You can read more about Petrov’s plans for Reality over on their Psychopolitica Substack.
These stories are all very interesting, but what’s the point?
Good question. This segment has two points. The first point is that I heard the news of both the Metaverse announcement and the new social media-induced functional Tourette syndrome contagion from non-traditional news sources.
This made me reflect on the stories we tell each other about current affairs (AKA ‘the news’).
I’ve chosen to trust these two writers with telling me their news stories and both arrived directly into my inbox. I’ve been subscribed to Psychopolitica for over a year now, whereas this was my first edition of Everything Is Amazing.
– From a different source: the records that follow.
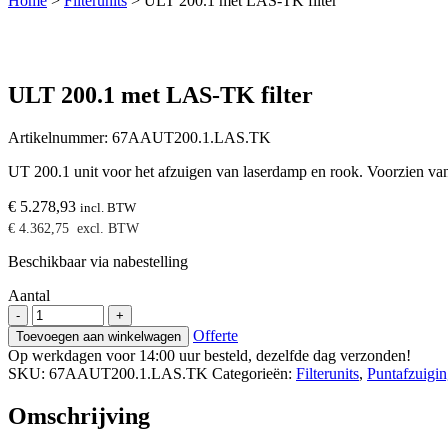
Home
>
Filterunits
>
ULT 200.1 met LAS-TK filter
ULT 200.1 met LAS-TK filter
Artikelnummer:
67AAUT200.1.LAS.TK
UT 200.1 unit voor het afzuigen van laserdamp en rook. Voorzien van e
€
5.278,93
incl. BTW
€
4.362,75
excl. BTW
Beschikbaar via nabestelling
Aantal
ULT
-
+
200.1
Offerte
Toevoegen aan winkelwagen
met
Op werkdagen voor 14:00 uur besteld, dezelfde dag verzonden!
LAS-
SKU:
67AAUT200.1.LAS.TK
Categorieën:
Filterunits
,
Puntafzuigi
TK
filter
Omschrijving
aantal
Mike Sowden’s story, about technology in the shadow of climate change, is a desperate appeal to fall in love with reality reality again — before it’s too late.
Broadly speaking, Nikita Petrov’s REALITY is a satire on newscasting, but the story he’s chosen to read is a dispassionate account of what can happen (functional Tourette syndrome) when we mistake artifice (the YouTube storytelling of Jan Zimmermann) for reality.
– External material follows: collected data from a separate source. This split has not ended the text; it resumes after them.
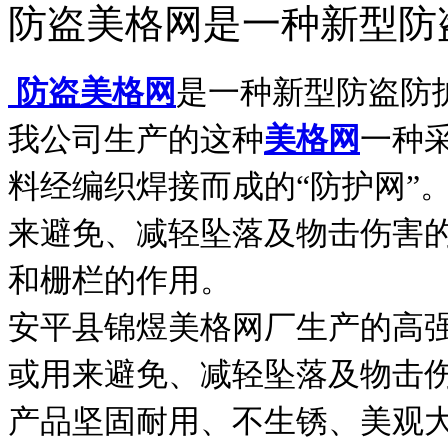
防盗美格网是一种新型防
防盗美格网
是一种新型防盗防
我公司生产的这种
美格网
一种采
料经编织焊接而成的“防护网”
来避免、减轻坠落及物击伤害
和栅栏的作用。
安平县锦煜美格网厂生产的高
或用来避免、减轻坠落及物击伤
产品坚固耐用、不生锈、美观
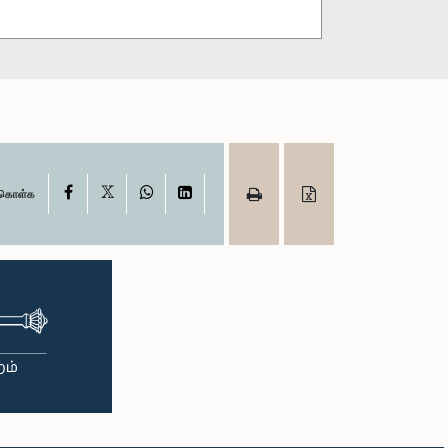
X
Facebook
WhatsApp
LinkedIn
ு கொள்க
Stories — whether wittingly or unwittingly — teach us lessons and both of these are lessons worth learning and re-learning.
I’ve been following my no news diet for five years now and these are the questions I ask myself on the regular:
- Who are you letting tell you the news? Are these active or passive choices? Signing up to the newsletter of a trusted writer: active. Listening to the 5-minute news segments that appear between songs on a radio station: passive.
- What kind of stories are they telling? You can even pin down the genre: is this a horror story? A thriller? A rom-com? A tragedy? A farce?
- What lessons are you learning? This might take some digging because, as Nikita Petrov shows us, the storytelling of journalism is often concealed behind a supposedly dispassionate delivery.
- How do you feel afterwards? Do you feel empowered? Do you feel alienated?
That’s the first point of this segment. The second point is simply to say thank you for allowing me the privilege of telling you the news today.